December 13th, 2007

What does it take to convert your Wordpress weblog to XHTML?

First, the template has to be valid XHTML. One way to check this is to make sure the page validates as XHTML, first, before actually converting the page to XHTML. I use an XHTML 1.1 DOCTYPE that supports MathML and SVG:


<!DOCTYPE html PUBLIC
    "-//W3C//DTD XHTML 1.1 plus MathML 2.0 plus SVG 1.1//EN"
    "http://www.w3.org/2002/04/xhtml-math-svg/xhtml-math-svg.dtd">
I also add XHTML, SVG, and XLink namespaces:

<html xmlns="http://www.w3.org/1999/xhtml" 
      xmlns:svg="http://www.w3.org/2000/svg"
      xmlns:xlink="http://www.w3.org/1999/xlink" xml:lang="en">

When you validate the page the validator will let you know that the DOCTYPE differs from the page MIME type, but shouldn't impact on the validation process. Just make sure that the validator is treating your page as XHTML.

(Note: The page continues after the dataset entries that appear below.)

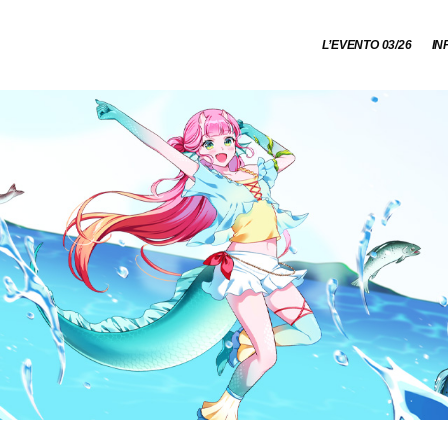
L’EVENTO 03/26
IN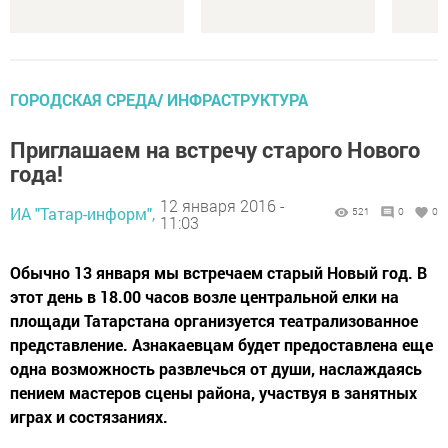
ГОРОДСКАЯ СРЕДА/ ИНФРАСТРУКТУРА
Приглашаем на встречу старого Нового
года!
12 января 2016 -
ИА "Татар-информ",
521
0
0
11:03
Обычно 13 января мы встречаем старый Новый год. В
этот день в 18.00 часов возле центральной елки на
площади Татарстана организуется театрализованное
представление. Азнакаевцам будет предоставлена еще
одна возможность развлечься от души, наслаждаясь
пением мастеров сцены района, участвуя в занятных
играх и состязаниях.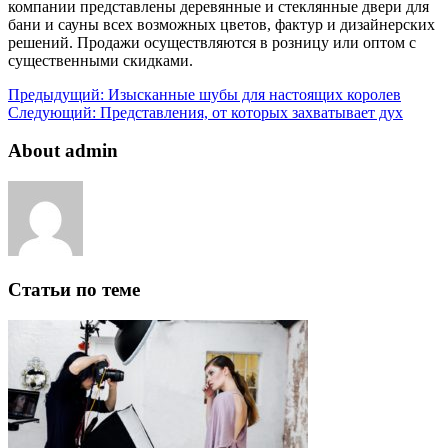
компании представлены деревянные и стеклянные двери для
бани и сауны всех возможных цветов, фактур и дизайнерских
решений. Продажи осуществляются в розницу или оптом с
существенными скидками.
Предыдущий:
Изысканные шубы для настоящих королев
Следующий:
Представления, от которых захватывает дух
About admin
Статьи по теме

The reason why the Validator assumes the page is HTML is because the page is served up as HTML at this point, Wordpress wants to serve pages up as HTML. In fact, Wordpress fights you every step in the way when it comes to serving your page as XHTML. Luckily, there's nice people who build plug-ins to ensure your page is served up as XHTML. However, not every browser supports XHTML. For those limited browsers, we have to serve the pages as HTML. If we don't, the limited browser (that would be, IE) has a problem serving the pages.

Testing to see what a browser can handle is known as content negotiation. There is a way you can implement content negotiation with .htaccess, but this approach doesn't work well with Wordpress. Instead, I use the m0n5t3's nest "content negotation plug-in for Wordpress". I install it, activate it, and it manages the content negotation for me–serving pages as XHTML for browsers that can handle it; and HTML for those that can't (IE).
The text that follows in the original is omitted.